ROCm (Radeon Open Compute) 是由 AMD 开发的开源软件平台,专为加速计算而设计,开源用于深度学习、机器学习和图形处理等应用程序。定位和 NVIDIA 的 CUDA 相同
安装 ROCm
添加 rocm 源
- 添加 gpg 密钥
sudo mkdir --parents --mode=0755 /etc/apt/keyrings
wget https://repo.radeon.com/rocm/rocm.gpg.key -O - | \
gpg --dearmor | sudo tee /etc/apt/keyrings/rocm.gpg > /dev/nul
- 添加源
分别添加 AMDGPU 驱动程序的软件源和 ROCm 软件源,并设置软件源的优先级,确保在有多个版本可用时,系统会优先安装来自 AMD 官方仓库的软件包
echo "deb [arch=amd64 signed-by=/etc/apt/keyrings/rocm.gpg] https://repo.radeon.com/amdgpu/6.4/ubuntu jammy main" \
| sudo tee /etc/apt/sources.list.d/amdgpu.list
echo "deb [arch=amd64 signed-by=/etc/apt/keyrings/rocm.gpg] https://repo.radeon.com/rocm/apt/6.4 noble main" \
| sudo tee --append /etc/apt/sources.list.d/rocm.list
echo -e 'Package: *\nPin: release o=repo.radeon.com\nPin-Priority: 600' \
| sudo tee /etc/apt/preferences.d/rocm-pin-600
- 更新软件包
sudo apt update
安装 ROCm
- 安装 ROCm
使用 apt 安装 ROCm 时会自动安装相关的依赖项,包括驱动、内核模块和相关工具
sudo apt install rocm
检查
- rocminfo 查看显卡信息
rocminfo 是一个用于查询 ROCm 设备信息的工具,它可以列出系统中可用的 ROCm 平台和设备,以及每个设备的属性和特性。
rocminfo
ROCk module is loaded
=====================
HSA System Attributes
=====================
Runtime Version: 1.15
Runtime Ext Version: 1.7
System Timestamp Freq.: 1000.000000MHz
Sig. Max Wait Duration: 18446744073709551615 (0xFFFFFFFFFFFFFFFF) (timestamp count)
Machine Model: LARGE
System Endianness: LITTLE
Mwaitx: DISABLED
XNACK enabled: NO
DMAbuf Support: YES
VMM Support: YES
# ...
- clinfo
clinfo 是一个用于查询 OpenCL 设备信息的工具。它可以列出系统中可用的 OpenCL 平台和设备,以及每个设备的属性和特性。 使用 clinfo 可以查看设备的名称、供应商、版本、计算单元数量、最大工作项数量、最大工作组大小、最大内存分配等信息。这对于选择适合的 OpenCL 设备和优化程序性能非常有用
clinfo
Number of platforms: 1
Platform Profile: FULL_PROFILE
Platform Version: OpenCL 2.1 AMD-APP (3649.0)

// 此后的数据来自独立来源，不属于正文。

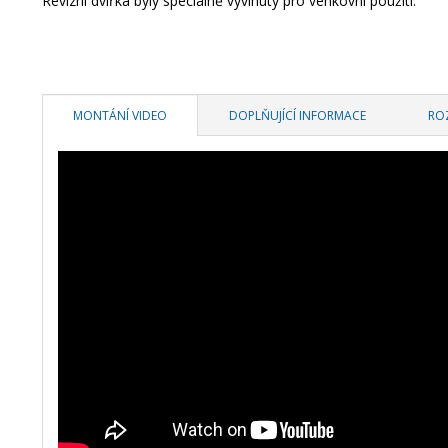
Revizní
dvířka
byly speciálně
vyvinuty
pro
venkovní použití
.
MONTÁNÍ VIDEO
DOPLŇUJÍCÍ INFORMACE
RO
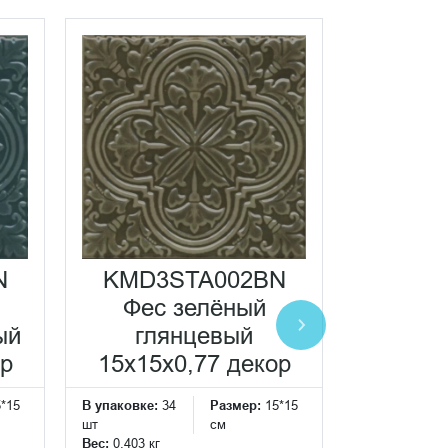
N
KMD3STA002BN
KMD3
Фес зелёный
Фес
ый
глянцевый
светлы
ор
15x15x0,77 декор
15x15x
5*15
В упаковке:
34
Размер:
15*15
В упаковке:
3
шт
см
шт
Вес:
0.403 кг
Вес:
0.403 кг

Platform Name: AMD Accelerated Parallel Processing
Platform Vendor: Advanced Micro Devices, Inc.
Platform Extensions: cl_khr_icd cl_amd_event_callback
Platform Name: AMD Accelerated Parallel Processing
Number of devices: 1
Device Type: CL_DEVICE_TYPE_GPU
Vendor ID: 1002h
Board name: AMD Radeon Graphics
# ...
- rocm-smi
rocm-smi 是一个用于监视和管理 ROCm 设备的工具。它可以显示设备的当前状态、温度、功耗、内存使用情况等信息
rocm-smi
============================================ ROCm System Management Interface ============================================
====================================================== Concise Info ======================================================
Device Node IDs Temp Power Partitions SCLK MCLK Fan Perf PwrCap VRAM% GPU%
(DID, GUID) (Edge) (Socket) (Mem, Compute, ID)
==========================================================================================================================
0 1 0x1900, 58154 45.0°C 20.054W N/A, N/A, 0 None 2400Mhz 0% auto Unsupported 4% 0%
==========================================================================================================================
================================================== End of ROCm SMI Log ===================================================